DATA FOR PROCESSING START

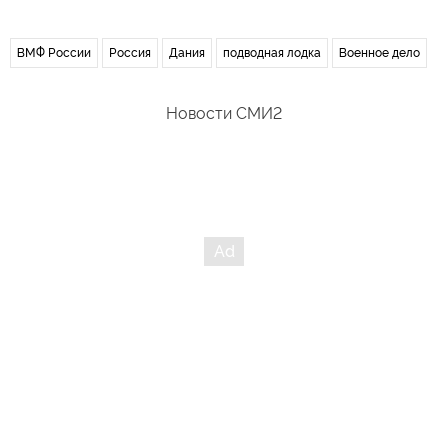
ВМФ России
Россия
Дания
подводная лодка
Военное дело
Новости СМИ2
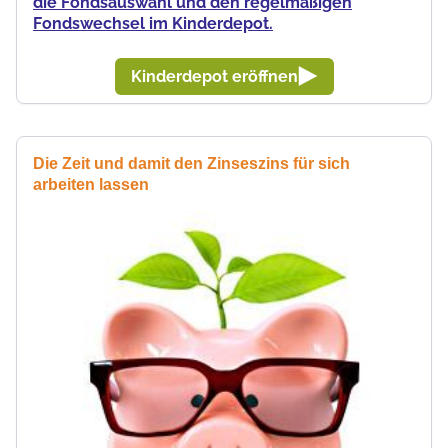
die Fondsauswahl und den regelmäßigen
Fondswechsel im Kinderdepot.
Kinderdepot eröffnen
Die Zeit und damit den Zinseszins für sich
arbeiten lassen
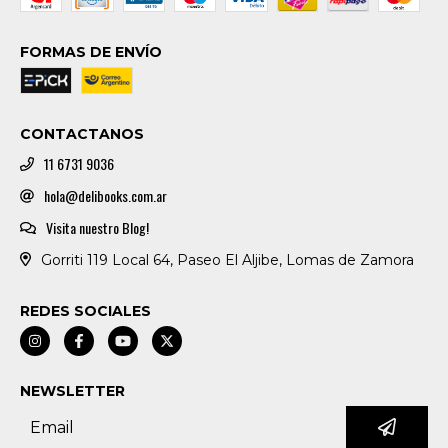
FORMAS DE ENVÍO
CONTACTANOS
11 6731 9036
hola@delibooks.com.ar
Visita nuestro Blog!
Gorriti 119 Local 64, Paseo El Aljibe, Lomas de Zamora
REDES SOCIALES
NEWSLETTER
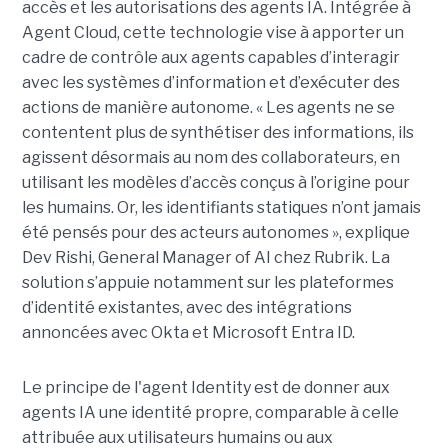
accès et les autorisations des agents IA. Intégrée à
Agent Cloud, cette technologie vise à apporter un
cadre de contrôle aux agents capables d’interagir
avec les systèmes d’information et d’exécuter des
actions de manière autonome. « Les agents ne se
contentent plus de synthétiser des informations, ils
agissent désormais au nom des collaborateurs, en
utilisant les modèles d’accès conçus à l’origine pour
les humains. Or, les identifiants statiques n’ont jamais
été pensés pour des acteurs autonomes », explique
Dev Rishi, General Manager of AI chez Rubrik. La
solution s’appuie notamment sur les plateformes
d’identité existantes, avec des intégrations
annoncées avec Okta et Microsoft Entra ID.
Le principe de l'agent Identity est de donner aux
agents IA une identité propre, comparable à celle
attribuée aux utilisateurs humains ou aux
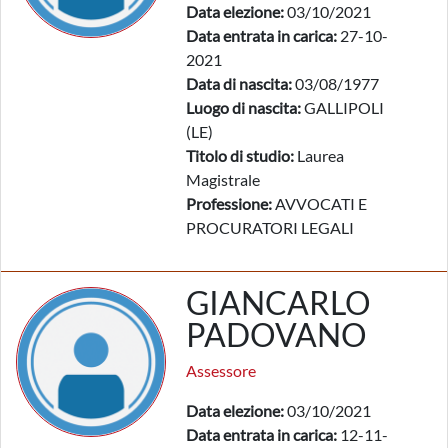
Data elezione:
03/10/2021
Data entrata in carica:
27-10-
2021
Data di nascita:
03/08/1977
Luogo di nascita:
GALLIPOLI
(LE)
Titolo di studio:
Laurea
Magistrale
Professione:
AVVOCATI E
PROCURATORI LEGALI
GIANCARLO
PADOVANO
Assessore
Data elezione:
03/10/2021
Data entrata in carica:
12-11-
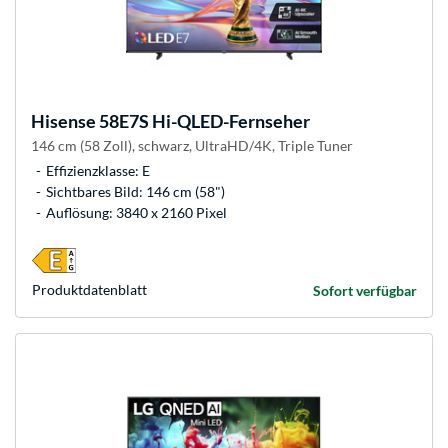
Hisense
58E7S Hi-QLED-Fernseher
146 cm (58 Zoll), schwarz, UltraHD/4K, Triple Tuner
Effizienzklasse: E
Sichtbares Bild: 146 cm (58")
Auflösung: 3840 x 2160 Pixel
Produkt­datenblatt
Sofort verfügbar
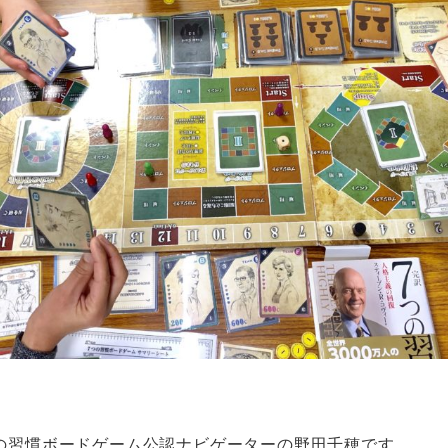
の習慣ボードゲーム公認ナビゲーターの野田千穂です。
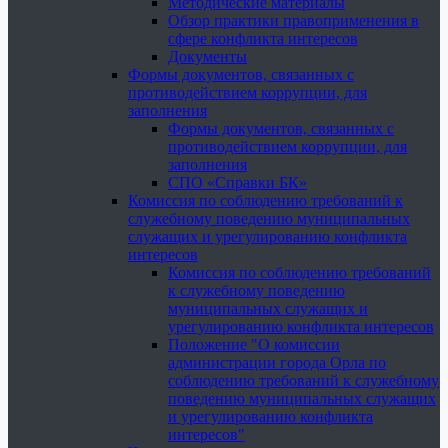
Методические материалы
Обзор практики правоприменения в
сфере конфликта интересов
Документы
Формы документов, связанных с
противодействием коррупции, для
заполнения
Формы документов, связанных с
противодействием коррупции, для
заполнения
СПО «Справки БК»
Комиссия по соблюдению требований к
служебному поведению муниципальных
служащих и урегулированию конфликта
интересов
Комиссия по соблюдению требований
к служебному поведению
муниципальных служащих и
урегулированию конфликта интересов
Положение "О комиссии
администрации города Орла по
соблюдению требований к служебному
поведению муниципальных служащих
и урегулированию конфликта
интересов"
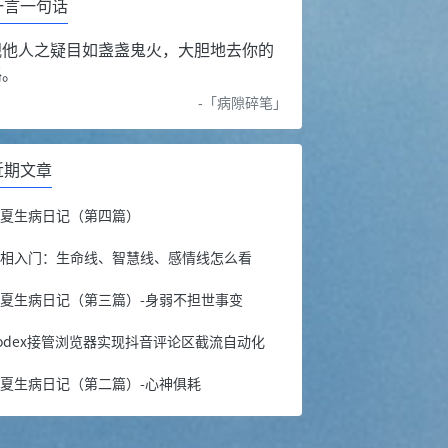
一言一句话
视他人之疑目如盏盏鬼火，大胆地去你的
路。
-「
病隙碎笔
」
近期文章
年夏生病日记（第四篇）
手相入门：生命线、智慧线、感情线怎么看
夏生病日记（第三篇）-身弱不担世事变
odex接管浏览器实现抖音评论区截流自动化
夏生病日记（第二篇）-心神俱耗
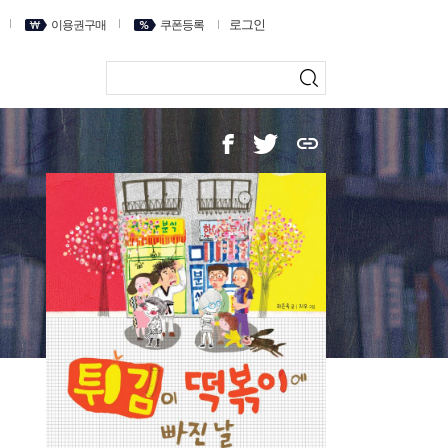
로그인
이용권구매
쿠폰등록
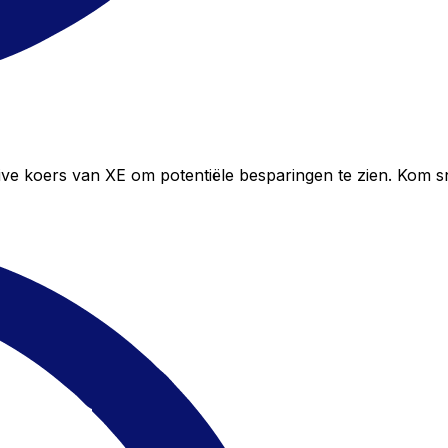
ive koers van XE om potentiële besparingen te zien. Kom s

DATA FOR PROCESSING END

> _PROBLEM REQUIREMENTS_: Set the whole listing down again unchanged, apart from the pictures, which are omitted.

> _REPLY TO THE TASK_:
ВМФ России
Россия
Дания
подводная лодка
Военное дело
Новости СМИ2
die Fondsauswahl und den regelmäßigen
Fondswechsel im Kinderdepot.
Kinderdepot eröffnen
Die Zeit und damit den Zinseszins für sich
arbeiten lassen
FORMAS DE ENVÍO
CONTACTANOS
11 6731 9036
hola@delibooks.com.ar
Visita nuestro Blog!
Gorriti 119 Local 64, Paseo El Aljibe, Lomas de Zamora
REDES SOCIALES
NEWSLETTER
accès et les autorisations des agents IA. Intégrée à
Agent Cloud, cette technologie vise à apporter un
cadre de contrôle aux agents capables d’interagir
avec les systèmes d’information et d’exécuter des
actions de manière autonome. « Les agents ne se
contentent plus de synthétiser des informations, ils
agissent désormais au nom des collaborateurs, en
utilisant les modèles d’accès conçus à l’origine pour
les humains. Or, les identifiants statiques n’ont jamais
été pensés pour des acteurs autonomes », explique
Dev Rishi, General Manager of AI chez Rubrik. La
solution s’appuie notamment sur les plateformes
d’identité existantes, avec des intégrations
annoncées avec Okta et Microsoft Entra ID.
Le principe de l'agent Identity est de donner aux
agents IA une identité propre, comparable à celle
attribuée aux utilisateurs humains ou aux
Data elezione:
03/10/2021
Data entrata in carica:
27-10-
2021
Data di nascita:
03/08/1977
Luogo di nascita:
GALLIPOLI
(LE)
Titolo di studio:
Laurea
Magistrale
Professione:
AVVOCATI E
PROCURATORI LEGALI
GIANCARLO
PADOVANO
Assessore
Data elezione:
03/10/2021
Data entrata in carica:
12-11-
Hisense
58E7S Hi-QLED-Fernseher
146 cm (58 Zoll), schwarz, UltraHD/4K, Triple Tuner
Effizienzklasse: E
Sichtbares Bild: 146 cm (58")
Auflösung: 3840 x 2160 Pixel
Produkt­datenblatt
Sofort verfügbar
の習慣ボードゲーム公認ナビゲーターの野田千穂です。
Методические материалы
Обзор практики правоприменения в
сфере конфликта интересов
Документы
Формы документов, связанных с
противодействием коррупции, для
заполнения
Формы документов, связанных с
противодействием коррупции, для
заполнения
СПО «Справки БК»
Комиссия по соблюдению требований к
служебному поведению муниципальных
служащих и урегулированию конфликта
интересов
Комиссия по соблюдению требований
к служебному поведению
муниципальных служащих и
урегулированию конфликта интересов
Положение "О комиссии
администрации города Орла по
соблюдению требований к служебному
поведению муниципальных служащих
и урегулированию конфликта
интересов"
一言一句话
视他人之疑目如盏盏鬼火，大胆地去你的
路。
-「
病隙碎笔
」
近期文章
年夏生病日记（第四篇）
手相入门：生命线、智慧线、感情线怎么看
夏生病日记（第三篇）-身弱不担世事变
odex接管浏览器实现抖音评论区截流自动化
夏生病日记（第二篇）-心神俱耗
로그인
이용권구매
쿠폰등록
ive koers van XE om potentiële besparingen te zien. Kom s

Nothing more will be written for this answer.